I remember Dharker’s departure to DSJ-TV, part of the television boom that threw up Barkha Dutt and Rajdeep Sardesai among others, one of the first big challenges to hit the print industry. I worked with Mr Dharker as a script consultant there and with Rani Dharker, his sister and author of fine novels like The Virgin Syndrome, I wrote an Indianisation of Daphne Du Maurier’s Rebecca. It never got made.
Now that I look back, Dharker runs like a thread through my career, constantly challenging me to do new things. I was for a short while, Fiction Director, for the first literary festival to be organised in the city; Bachi Karkaria was the non-fiction editor. Sheilu Srinivasan was involved and Dignity Dialogue too; so it was to be a literary festival for the age of silver. But then Srinivasan thought better of it and withdrew. Undaunted, Dharker forged on and what was born was the first of the literary festivals, the Tata Literature Live Festival. Bachi Karkaria left and went off to set up the Times Literary Festival, which ran out of steam a year or so ago. The Tata Literature Live continues.

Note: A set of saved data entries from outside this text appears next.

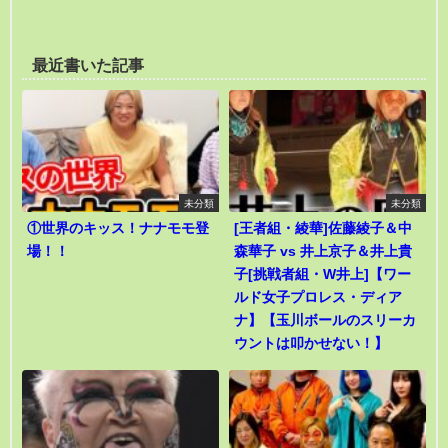
最近書いた記事
未分類
未分類
①世界のキッス！ナナモモ登
[王者組・綾華]佐藤綾子＆中
場！！
森華子 vs 井上京子＆井上貴
子[挑戦者組・W井上]【ワー
ルド女子プロレス・ディア
ナ】【玉川ボールのスリーカ
ウントは叩かせない！】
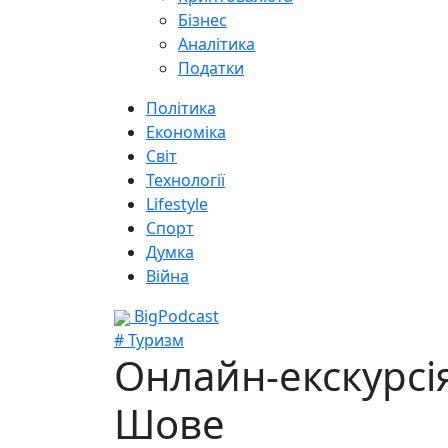
Бізнес
Аналітика
Податки
Політика
Економіка
Світ
Технології
Lifestyle
Спорт
Думка
Війна
BigPodcast
# Туризм
Онлайн-екскурсі
Шове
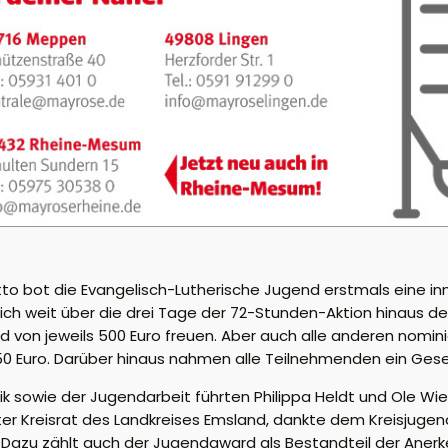
tto bot die Evangelisch-Lutherische Jugend erstmals eine inn
ch weit über die drei Tage der 72-Stunden-Aktion hinaus de
ld von jeweils 500 Euro freuen. Aber auch alle anderen nomin
e 50 Euro. Darüber hinaus nahmen alle Teilnehmenden ein Gese
k sowie der Jugendarbeit führten Philippa Heldt und Ole Wi
er Kreisrat des Landkreises Emsland, dankte dem Kreisjugend
 Dazu zählt auch der Jugendaward als Bestandteil der Anerke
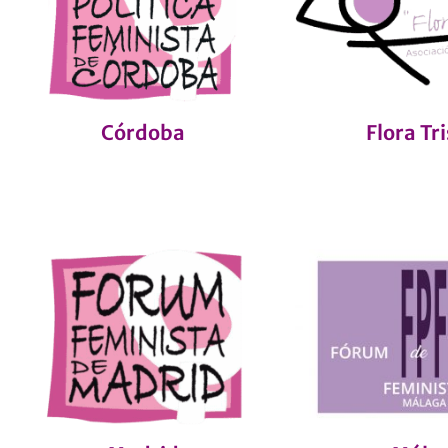
Córdoba
Flora Tr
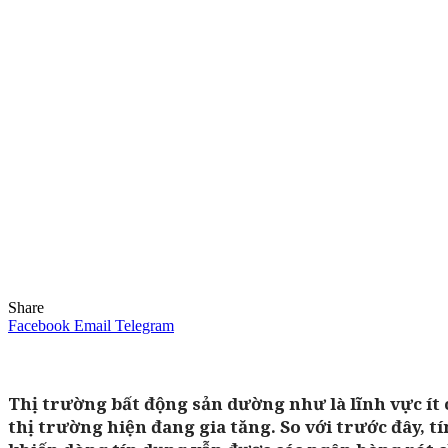
Share
Facebook
Email
Telegram
Thị trường bất động sản dường như là lĩnh vực ít 
thị trường hiện đang gia tăng. So với trước đây, t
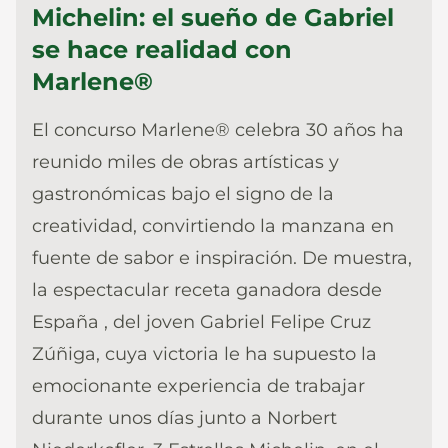
Michelin: el sueño de Gabriel
se hace realidad con
Marlene®
El concurso Marlene® celebra 30 años ha
reunido miles de obras artísticas y
gastronómicas bajo el signo de la
creatividad, convirtiendo la manzana en
fuente de sabor e inspiración. De muestra,
la espectacular receta ganadora desde
España , del joven Gabriel Felipe Cruz
Zúñiga, cuya victoria le ha supuesto la
emocionante experiencia de trabajar
durante unos días junto a Norbert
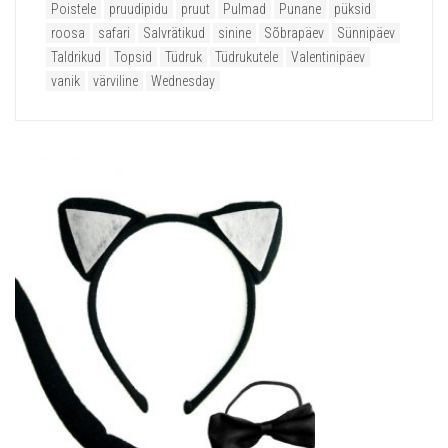
Poistele
pruudipidu
pruut
Pulmad
Punane
püksid
roosa
safari
Salvrätikud
sinine
Sõbrapäev
Sünnipäev
Taldrikud
Topsid
Tüdruk
Tüdrukutele
Valentinipäev
vanik
värviline
Wednesday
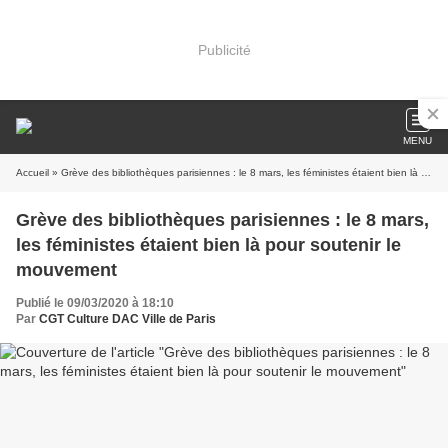
Publicité
MENU
Accueil
» Grève des bibliothèques parisiennes : le 8 mars, les féministes étaient bien là pour soutenir le mouvement
Grève des bibliothèques parisiennes : le 8 mars,
les féministes étaient bien là pour soutenir le
mouvement
Publié le 09/03/2020 à 18:10
Par
CGT Culture DAC Ville de Paris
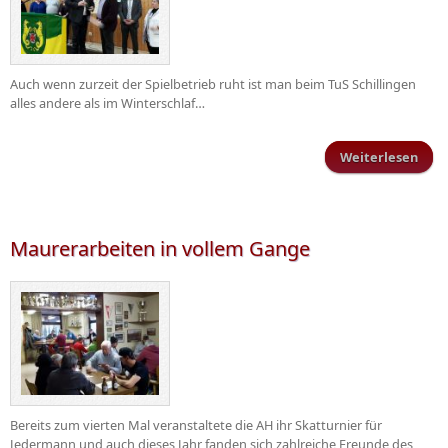
Auch wenn zurzeit der Spielbetrieb ruht ist man beim TuS Schillingen
alles andere als im Winterschlaf…
Weiterlesen
üb
Wint
Maurerarbeiten in vollem Gange
Bereits zum vierten Mal veranstaltete die AH ihr Skatturnier für
Jedermann und auch dieses Jahr fanden sich zahlreiche Freunde des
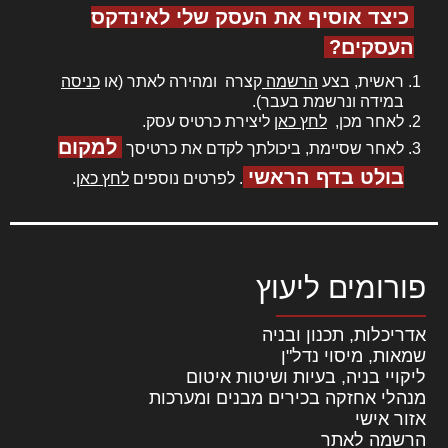
כיצד אוסיף את העסק שלי לאינדקס
העסקים?
ראשית, בצע
הרשמה
קצרה ומהירה לאתר (או
כניסה
במידה ונרשמת בעבר).
לאחר מכן,
לחץ כאן
ליצירת כרטיס עסק.
למקום
לאחר שסיימת, ביכולתך לקדם את כרטיסך
בולט בדף הראשי
. לפרטים נוספים
לחץ כאן
.
פורומים ליעוץ
אדריכלות, תכנון ובניה
שמאות, מיסוי נדל"ן
ליקויי בניה, בעיות ושיטות איטום
מנהלי אחזקה בכירים מבנים ומערכות
אזור אישי
הרשמה לאתר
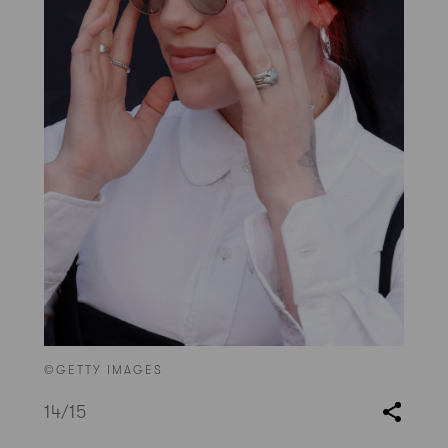
©GETTY IMAGES
14
/15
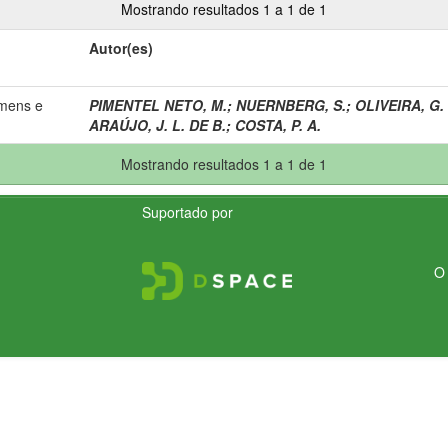
Mostrando resultados 1 a 1 de 1
Autor(es)
omens e
PIMENTEL NETO, M.
;
NUERNBERG, S.
;
OLIVEIRA, G. 
ARAÚJO, J. L. DE B.
;
COSTA, P. A.
Mostrando resultados 1 a 1 de 1
Suportado por
O 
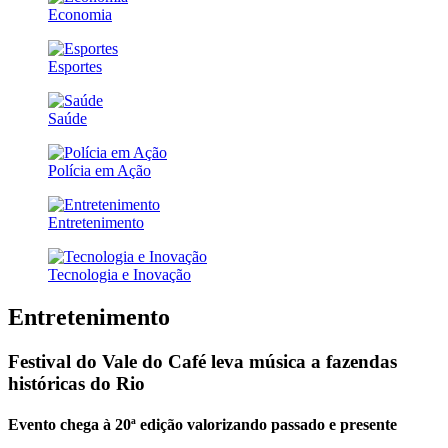
Economia
Esportes
Saúde
Polícia em Ação
Entretenimento
Tecnologia e Inovação
Entretenimento
Festival do Vale do Café leva música a fazendas
históricas do Rio
Evento chega à 20ª edição valorizando passado e presente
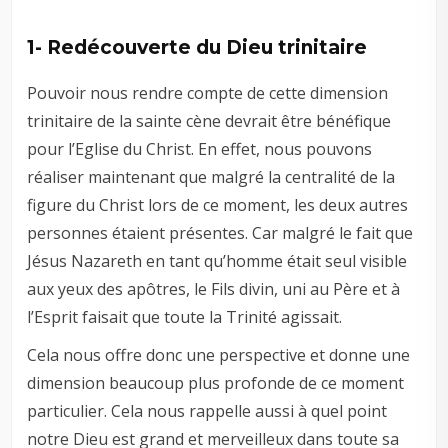
1- Redécouverte du Dieu trinitaire
Pouvoir nous rendre compte de cette dimension
trinitaire de la sainte cène devrait être bénéfique
pour l’Eglise du Christ. En effet, nous pouvons
réaliser maintenant que malgré la centralité de la
figure du Christ lors de ce moment, les deux autres
personnes étaient présentes. Car malgré le fait que
Jésus Nazareth en tant qu’homme était seul visible
aux yeux des apôtres, le Fils divin, uni au Père et à
l’Esprit faisait que toute la Trinité agissait.
Cela nous offre donc une perspective et donne une
dimension beaucoup plus profonde de ce moment
particulier. Cela nous rappelle aussi à quel point
notre Dieu est grand et merveilleux dans toute sa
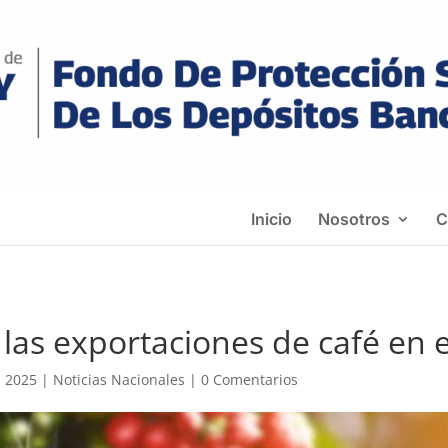
Inicio
Nosotros
C
las exportaciones de café en 
, 2025
|
Noticias Nacionales
|
0 Comentarios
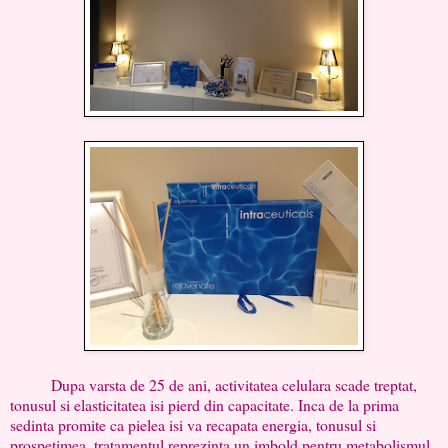
Dupa varsta de 25 de ani, activitatea celulara scade treptat,
tonusul si elasticitatea isi pierd din capacitate. Inca de la prima
sedinta promite ca pielea isi va recapata energia, tonusul si
prospetimea, tratamentul reprezinta un imbold pentru metabolismul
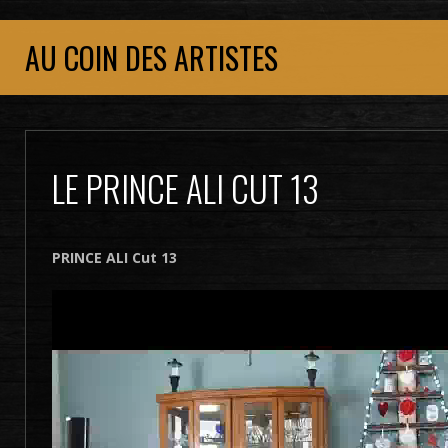
AU COIN DES ARTISTES
LE PRINCE ALI CUT 13
PRINCE ALI Cut 13
Lecteur
vidéo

Not everything Dharker did was successful but what I admired and respected was his spirit. He was the voice of the liberal middle class. His was the voice of the quiet cosmopolitan. He would take on the Shiv Sena at the time when to do so was to court violence. But he was never shrill. His was the most deadly weapon of all that one can turn against the fascist, a quiet sense of humour. If comedians are now among the targets of the state, you should know that the “Oh yeah! Ha ha” laugh is one of the most potent tools in the arsenal of the Fool.
The last time we met was when he asked me to interview Neil Gaiman for the last edition of the Tata Literature Live. He had had a bypass, I had heard, but he was looking himself, ironic, elegant and understated. (Remember this was the man who had modelled for Editors’ Choice tea and who had his own line of kurtas at the boutique Melange.)
I am discovering, as I write this piece, how much I will miss him and how much he gave to the city he loved.
Jerry Pinto is a novelist, translator and poet. His most recent book is I Want a Poem and Other Poems.